Jeden z pełnomocników Banasia, mecenas Marek Małecki, skomentował, że "nie może się oprzeć wrażeniu, że chodzi o to, aby przede wszystkim nie dopuścić do głosu Mariana Banasia, ale również jego pełnomocników". - To nieprawdopodobne, ale dzisiaj przed komisją nie udało nam się powiedzieć jednego słowa, ale słyszeliśmy od posłów PiS-u w kuluarach, że nie wolno dopuścić pana Mariana Banasia, aby wypowiedział choć jedno słowo na komisji - dodał.
Banaś odjeżdżając z miejsca oświadczył, że toczy się "gra polityczna", ale "nie prowadzi z nikim wojny".
Przewodniczący komisji: obrady zakończone bez decyzji
Przewodniczący komisji Kazimierz Smoliński (PiS) potwierdził potem, że komisja zakończyła obrady bez podjęcia decyzji. Tłumaczył to tym, że "część posłów opozycji zablokowała posiedzenie".
- Po decyzji o tym, że posiedzenie jest zamknięte dla członków komisji regulaminowej, członkowie spoza komisji powiedzieli, że nie opuszczą sali i możemy ich wynieść siłą, ale nie wyjdą - relacjonował. - Oczywiście takiej możliwości nie ma, wobec tego musiałem zamknąć posiedzenie - dodał.
Smoliński mówił, że "prokurator wyraźnie podkreśliła, że wydała zarządzenie o udostępnieniu akt członkom komisji, a nie osobom spoza komisji". - To są akta przygotowawcze związane z tą sprawą. Przez pięć miesięcy członkowie komisji mogli się zapoznawać z tymi aktami - opisał. Przekazał, że dziś chciałby zwołać prezydium komisji i wyznaczyć nowy termin posiedzenia. Przypomniał, że komisja opiniuje wniosek, a nie uchyla immunitet.

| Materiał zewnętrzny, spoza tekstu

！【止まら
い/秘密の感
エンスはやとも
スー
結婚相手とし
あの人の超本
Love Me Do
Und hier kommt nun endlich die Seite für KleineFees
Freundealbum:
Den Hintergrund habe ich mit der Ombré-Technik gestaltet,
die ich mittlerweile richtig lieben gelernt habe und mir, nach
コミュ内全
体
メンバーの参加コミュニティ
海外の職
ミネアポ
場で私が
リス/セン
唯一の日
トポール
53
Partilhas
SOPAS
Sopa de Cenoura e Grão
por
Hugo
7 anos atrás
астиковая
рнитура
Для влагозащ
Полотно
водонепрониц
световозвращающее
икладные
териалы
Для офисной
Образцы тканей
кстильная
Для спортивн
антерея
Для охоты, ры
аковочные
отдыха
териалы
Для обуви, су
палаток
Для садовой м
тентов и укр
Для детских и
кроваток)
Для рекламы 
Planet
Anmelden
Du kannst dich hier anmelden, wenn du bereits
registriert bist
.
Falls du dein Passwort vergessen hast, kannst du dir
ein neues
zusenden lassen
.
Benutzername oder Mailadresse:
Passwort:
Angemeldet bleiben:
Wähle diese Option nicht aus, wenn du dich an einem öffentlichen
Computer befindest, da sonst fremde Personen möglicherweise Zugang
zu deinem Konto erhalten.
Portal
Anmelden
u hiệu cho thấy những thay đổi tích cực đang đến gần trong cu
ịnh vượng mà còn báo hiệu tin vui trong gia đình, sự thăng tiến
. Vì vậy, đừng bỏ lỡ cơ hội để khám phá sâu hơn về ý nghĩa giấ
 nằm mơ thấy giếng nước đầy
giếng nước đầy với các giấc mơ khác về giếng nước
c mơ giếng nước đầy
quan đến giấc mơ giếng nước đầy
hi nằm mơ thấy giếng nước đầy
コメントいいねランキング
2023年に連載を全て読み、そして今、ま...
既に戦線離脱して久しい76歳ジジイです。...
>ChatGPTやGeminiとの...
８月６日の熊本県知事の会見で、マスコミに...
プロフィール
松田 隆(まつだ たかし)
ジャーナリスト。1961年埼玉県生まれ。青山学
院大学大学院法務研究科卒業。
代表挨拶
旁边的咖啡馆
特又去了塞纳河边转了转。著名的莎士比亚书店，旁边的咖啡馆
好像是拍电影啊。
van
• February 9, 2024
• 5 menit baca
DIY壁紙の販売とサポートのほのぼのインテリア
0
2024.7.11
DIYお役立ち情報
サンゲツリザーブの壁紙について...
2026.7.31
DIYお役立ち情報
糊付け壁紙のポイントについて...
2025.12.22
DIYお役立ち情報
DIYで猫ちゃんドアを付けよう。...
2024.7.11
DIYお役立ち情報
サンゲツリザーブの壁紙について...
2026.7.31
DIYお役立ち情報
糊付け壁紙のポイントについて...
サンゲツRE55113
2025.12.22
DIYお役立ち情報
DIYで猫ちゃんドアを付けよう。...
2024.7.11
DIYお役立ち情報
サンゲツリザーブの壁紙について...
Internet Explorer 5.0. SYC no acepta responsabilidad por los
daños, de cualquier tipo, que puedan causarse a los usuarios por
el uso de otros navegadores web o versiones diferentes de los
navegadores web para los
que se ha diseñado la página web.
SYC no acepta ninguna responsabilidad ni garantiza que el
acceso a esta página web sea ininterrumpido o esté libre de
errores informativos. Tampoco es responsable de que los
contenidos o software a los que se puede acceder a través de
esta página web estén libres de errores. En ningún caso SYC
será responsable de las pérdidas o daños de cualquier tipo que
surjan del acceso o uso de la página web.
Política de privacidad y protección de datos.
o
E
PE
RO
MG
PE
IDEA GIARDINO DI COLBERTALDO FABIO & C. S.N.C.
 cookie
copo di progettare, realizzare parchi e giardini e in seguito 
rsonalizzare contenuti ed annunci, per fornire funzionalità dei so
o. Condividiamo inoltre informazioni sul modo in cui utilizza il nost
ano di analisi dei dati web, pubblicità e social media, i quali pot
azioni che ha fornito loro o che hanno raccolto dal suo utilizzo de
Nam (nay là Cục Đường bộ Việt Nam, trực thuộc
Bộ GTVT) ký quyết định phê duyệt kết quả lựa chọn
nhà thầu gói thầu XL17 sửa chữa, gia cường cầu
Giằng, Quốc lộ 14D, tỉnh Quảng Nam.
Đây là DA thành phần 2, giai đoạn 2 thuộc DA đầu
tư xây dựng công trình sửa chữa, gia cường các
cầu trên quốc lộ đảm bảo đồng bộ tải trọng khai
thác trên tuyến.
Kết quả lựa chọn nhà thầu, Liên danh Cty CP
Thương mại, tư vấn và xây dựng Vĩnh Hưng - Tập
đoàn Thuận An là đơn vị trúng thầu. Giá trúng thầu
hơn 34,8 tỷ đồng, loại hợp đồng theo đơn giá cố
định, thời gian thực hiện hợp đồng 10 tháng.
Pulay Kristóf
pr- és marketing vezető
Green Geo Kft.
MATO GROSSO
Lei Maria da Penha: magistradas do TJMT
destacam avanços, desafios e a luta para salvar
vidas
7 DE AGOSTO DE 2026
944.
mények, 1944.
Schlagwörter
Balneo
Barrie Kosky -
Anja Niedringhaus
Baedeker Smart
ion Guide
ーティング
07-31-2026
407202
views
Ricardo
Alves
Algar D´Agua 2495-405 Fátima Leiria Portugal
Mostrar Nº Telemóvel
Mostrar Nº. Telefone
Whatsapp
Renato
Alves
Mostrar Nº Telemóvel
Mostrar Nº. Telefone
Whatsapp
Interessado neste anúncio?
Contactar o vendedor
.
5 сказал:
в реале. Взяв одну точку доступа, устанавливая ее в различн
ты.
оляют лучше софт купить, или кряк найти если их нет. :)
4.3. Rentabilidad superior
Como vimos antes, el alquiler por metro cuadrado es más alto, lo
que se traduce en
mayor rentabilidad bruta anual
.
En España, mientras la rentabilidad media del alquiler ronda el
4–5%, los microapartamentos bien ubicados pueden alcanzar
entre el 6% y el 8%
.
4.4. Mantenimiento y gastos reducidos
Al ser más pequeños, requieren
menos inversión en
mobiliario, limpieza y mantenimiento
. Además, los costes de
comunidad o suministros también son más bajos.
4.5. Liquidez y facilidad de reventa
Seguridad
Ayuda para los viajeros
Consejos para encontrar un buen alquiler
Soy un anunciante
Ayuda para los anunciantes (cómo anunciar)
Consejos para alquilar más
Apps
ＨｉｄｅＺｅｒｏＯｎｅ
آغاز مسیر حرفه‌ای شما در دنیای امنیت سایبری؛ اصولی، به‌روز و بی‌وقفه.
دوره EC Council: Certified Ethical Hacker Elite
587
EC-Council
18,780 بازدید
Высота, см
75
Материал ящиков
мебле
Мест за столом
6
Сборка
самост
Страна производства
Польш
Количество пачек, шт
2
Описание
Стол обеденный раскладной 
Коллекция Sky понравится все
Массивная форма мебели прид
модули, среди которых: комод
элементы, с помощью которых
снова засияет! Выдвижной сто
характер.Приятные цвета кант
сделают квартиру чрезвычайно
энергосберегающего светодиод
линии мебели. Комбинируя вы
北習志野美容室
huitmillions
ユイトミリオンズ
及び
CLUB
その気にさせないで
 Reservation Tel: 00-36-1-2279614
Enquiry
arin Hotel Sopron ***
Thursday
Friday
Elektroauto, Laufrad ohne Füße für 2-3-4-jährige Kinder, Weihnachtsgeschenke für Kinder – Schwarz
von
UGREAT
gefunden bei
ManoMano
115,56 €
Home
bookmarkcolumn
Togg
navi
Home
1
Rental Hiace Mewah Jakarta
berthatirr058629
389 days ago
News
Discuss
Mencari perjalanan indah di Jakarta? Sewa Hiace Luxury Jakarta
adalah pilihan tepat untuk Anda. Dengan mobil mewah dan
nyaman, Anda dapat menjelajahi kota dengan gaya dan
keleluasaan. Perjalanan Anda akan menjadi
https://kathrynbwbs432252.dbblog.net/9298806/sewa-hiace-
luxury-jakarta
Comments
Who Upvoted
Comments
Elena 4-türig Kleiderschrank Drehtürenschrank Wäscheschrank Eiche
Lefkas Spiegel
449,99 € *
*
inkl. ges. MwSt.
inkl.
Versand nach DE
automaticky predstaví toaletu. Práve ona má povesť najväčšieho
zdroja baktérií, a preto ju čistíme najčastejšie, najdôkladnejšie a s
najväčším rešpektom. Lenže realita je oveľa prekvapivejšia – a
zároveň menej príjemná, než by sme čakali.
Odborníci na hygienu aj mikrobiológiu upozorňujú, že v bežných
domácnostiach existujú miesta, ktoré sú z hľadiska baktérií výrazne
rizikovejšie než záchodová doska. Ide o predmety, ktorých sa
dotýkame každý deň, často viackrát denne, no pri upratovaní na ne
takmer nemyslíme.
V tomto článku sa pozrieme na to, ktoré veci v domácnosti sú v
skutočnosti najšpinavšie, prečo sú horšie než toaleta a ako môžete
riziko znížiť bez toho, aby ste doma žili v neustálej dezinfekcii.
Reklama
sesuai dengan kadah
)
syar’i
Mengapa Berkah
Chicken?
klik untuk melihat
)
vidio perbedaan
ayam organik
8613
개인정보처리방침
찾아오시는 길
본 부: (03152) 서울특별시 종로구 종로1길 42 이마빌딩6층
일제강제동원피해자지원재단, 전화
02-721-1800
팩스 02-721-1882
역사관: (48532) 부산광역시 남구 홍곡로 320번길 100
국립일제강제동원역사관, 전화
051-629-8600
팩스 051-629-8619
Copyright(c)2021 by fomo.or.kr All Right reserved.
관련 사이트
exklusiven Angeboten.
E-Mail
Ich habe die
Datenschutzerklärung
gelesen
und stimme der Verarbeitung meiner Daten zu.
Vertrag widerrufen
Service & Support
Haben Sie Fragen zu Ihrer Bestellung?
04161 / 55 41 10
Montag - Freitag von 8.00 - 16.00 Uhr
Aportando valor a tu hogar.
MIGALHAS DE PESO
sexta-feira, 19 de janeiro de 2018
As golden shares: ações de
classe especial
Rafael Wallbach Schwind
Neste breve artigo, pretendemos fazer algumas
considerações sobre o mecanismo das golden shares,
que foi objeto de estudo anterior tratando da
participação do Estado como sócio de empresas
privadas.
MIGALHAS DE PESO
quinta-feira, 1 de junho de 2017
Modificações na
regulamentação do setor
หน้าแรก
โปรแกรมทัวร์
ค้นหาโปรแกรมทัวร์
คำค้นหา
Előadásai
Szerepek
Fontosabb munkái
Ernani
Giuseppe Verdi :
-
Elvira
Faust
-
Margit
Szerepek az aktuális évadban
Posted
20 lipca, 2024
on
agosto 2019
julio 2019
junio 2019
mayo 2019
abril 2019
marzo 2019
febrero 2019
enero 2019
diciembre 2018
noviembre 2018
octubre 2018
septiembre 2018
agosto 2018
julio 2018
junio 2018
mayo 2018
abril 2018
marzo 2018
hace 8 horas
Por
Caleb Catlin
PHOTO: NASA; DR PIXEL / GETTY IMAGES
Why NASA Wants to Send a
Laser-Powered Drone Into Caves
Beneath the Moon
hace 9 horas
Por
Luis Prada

Co śledczy chcą zarzucić Banasiowi
Wśród kilkunastu zarzutów, które prokuratura zamierza postawić Banasiowi, jest podanie nieprawdy w oświadczeniach majątkowych i deklaracjach podatkowych. Zdaniem prokuratorów, Banaś miał zaniżyć w deklaracjach podatkowych za lata 2015-2020 przychody z dzierżawy kamienicy w Krakowie. Według prokuratury naraziło to Skarb Państwa na stratę ponad 50 tysięcy złotych z należnego podatku dochodowego.
Jak poinformowali śledczy, Banaś miał też nakłaniać dyrektora Izby Administracji Skarbowej w Krakowie do bezprawnego ujawnienia mu informacji na temat prowadzonych w jego sprawie czynności przez Centralne Biuro Antykorupcyjne i kontroli podatkowej.
W sierpniu 2021 roku na posiedzeniu sejmowej komisji do spraw kontroli państwowej Banaś powiedział między innymi, że "jest w stanie i udowodni wcześniej czy później swoją niewinność". Zarzucił też rządzącym, że wykorzystują służby, które - według niego - "wymuszają na osadzonych" składanie fałszywych wyjaśnień i oskarżeń wobec niego.